Hyperthermia treatment modelling and optimization (HTM&O) is the process in which the radiation oncology team defines the optimal treatment plan for a specific cancer patient using the available hyperthermia treatment resources. HTM&O includes computational modeling approaches for pre-treatment optimization and online treatment guidance. Pre-treatment HTM&O, also known as hyperthermia treatment planning (HTP), is used for (1) applicator type selection and arrangement, (2) analysis of the target heat-ability in non-standard clinical cases, (3) informing interdisciplinary discussions, and (4) investigation of the extent that potential contraindications (such as expected collateral toxicity) compromise treatment. During treatment, HTM&O is also known as online HTP and may be used for (5) adaptation of treatments based on measurements and/or feedback from the patient and/or clinical team. After treatment, HTM&O helps in (6) retrospective analyses to draw lessons regarding the suitability of the choices made during treatment application. HTM&O can also play an important role in (7) the education and training of hyperthermia technicians, physicists, and physicians. These clinical purposes require dedicated and validated computational models, which are not the main topic of this grand challenge. Still, the proposed guidelines should help promote standardized HTM&O and treatment delivery. Instead, the primary purpose of ESHO-GC-HCP stems from the fact that the HTM&O computational tools have gained a prominent role in the design and optimization of novel devices and treatment strategies. However, while HTM&O is gaining broader traction, there is limited convergence towards standardized computational practices, tissue properties, and verification/performance benchmarks. The ESHO-GC-HCP aims to bridge this gap.

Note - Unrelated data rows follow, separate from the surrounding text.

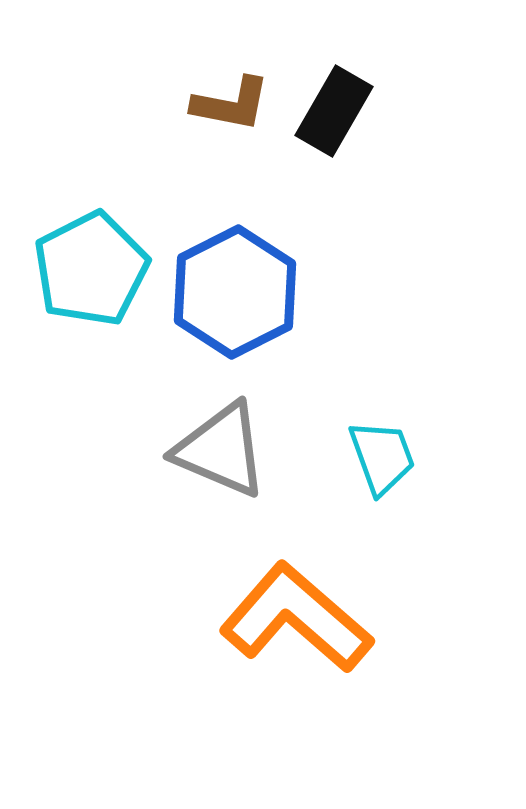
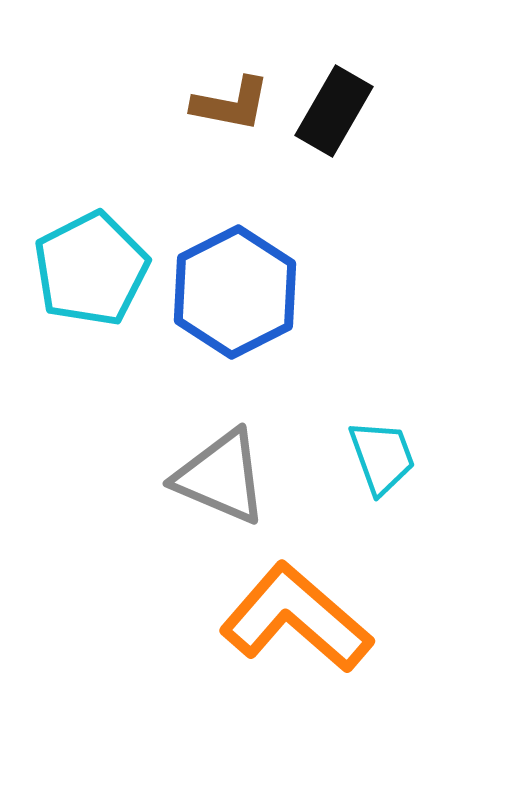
gray triangle: moved 27 px down
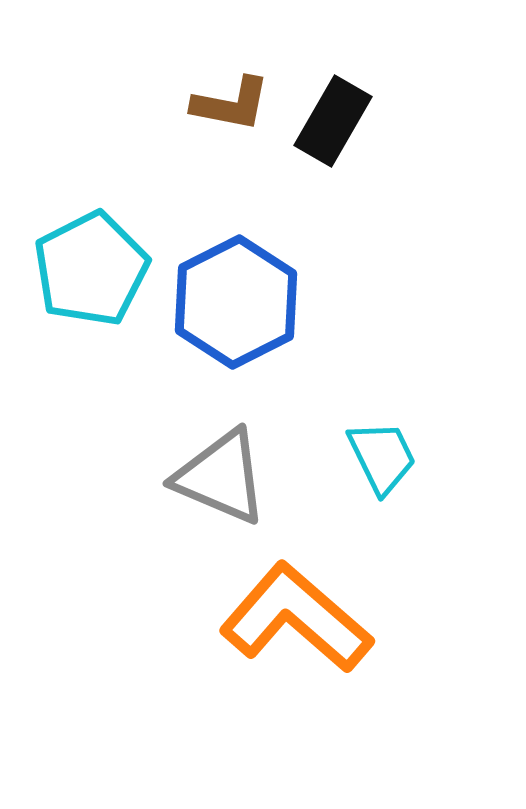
black rectangle: moved 1 px left, 10 px down
blue hexagon: moved 1 px right, 10 px down
cyan trapezoid: rotated 6 degrees counterclockwise
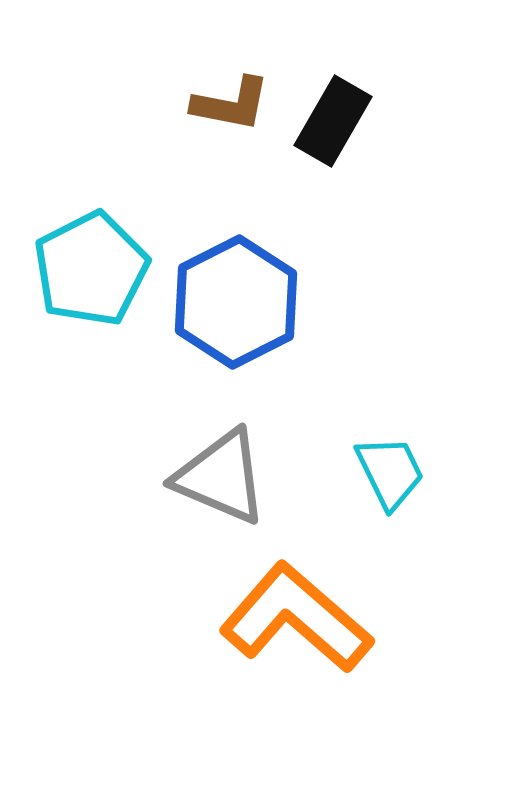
cyan trapezoid: moved 8 px right, 15 px down
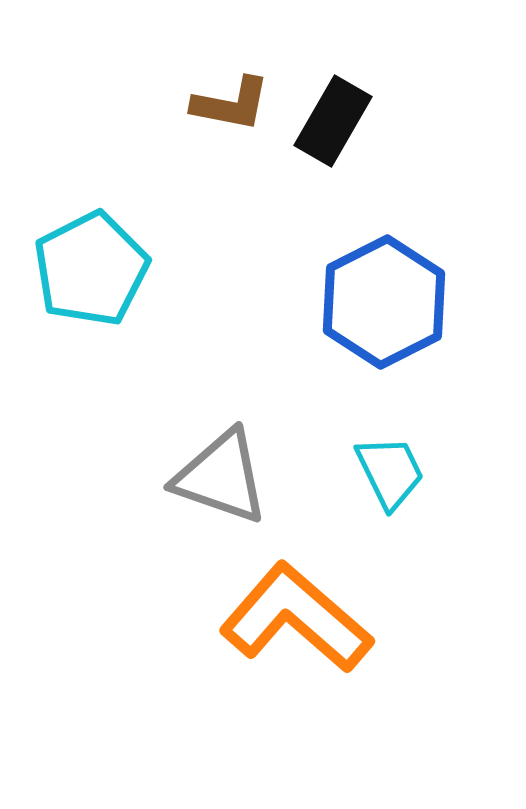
blue hexagon: moved 148 px right
gray triangle: rotated 4 degrees counterclockwise
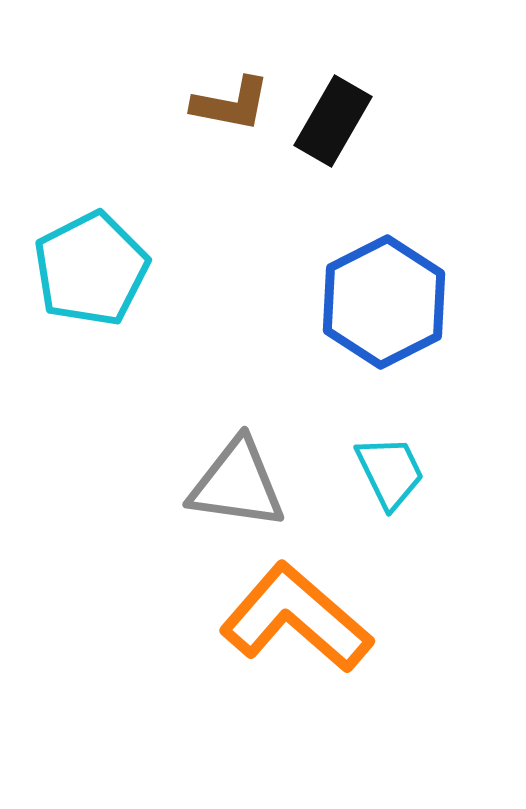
gray triangle: moved 16 px right, 7 px down; rotated 11 degrees counterclockwise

In contrast to the readily available simulation tools and computational resources, our knowledge of tissue properties and their physiological dynamics is currently limited. As a consequence, any treatment planning approach carries uncertainties often leading to sub-optimal delivery of the HT treatment. The choices that have to be made in simulations are often unclear but strongly influence the temperature simulations. The enhanced availability of modeling tools with different numerical methods and automated parameter settings has led to a situation in which comparing the benefits of the various treatment planning strategies is nearly impossible; without a common ground, progress in the HT field is severely compromised. This challenge aims to provide the platform to directly compare various treatment strategies in order to improve the reliability and selectivity of the thermal dose delivery to the targeted region. An output of the challenge will be a ranking of techniques that achieves high and uniform SAR/temperature distributions in the target region while minimizing the energy deposition in healthy tissues. We welcome the contribution of novel radiofrequency (RF), microwave (MW) and focussed ultrasound (FUS) approaches for HTM&O, applicator design, dynamic treatment administration (e.g., focus scanning, temporal multiplexing, etc.), and closed-loop control techniques.
The purpose of the ESHO Grand challenge is to facilitate the direct evaluation of new optimization techniques or applicators for hyperthermia treatment delivery. The predicted performance of the novel technologies will be compared against benchmark results achieved in numerical setups that combine clinically-inspired applicator models and six HT patient models with tumors. Building on these models, standardized tissue properties and simulation approaches are described in reference . The details on the numerical setup as well as the evaluation criteria are specified below. After registration for the challenge, the benchmark datasets will be provided upon request. These include the patient voxel models, tissue properties, pre-computed electric field distributions from the reference applicators, and pre-optimized antenna steering parameter amplitude/phase values.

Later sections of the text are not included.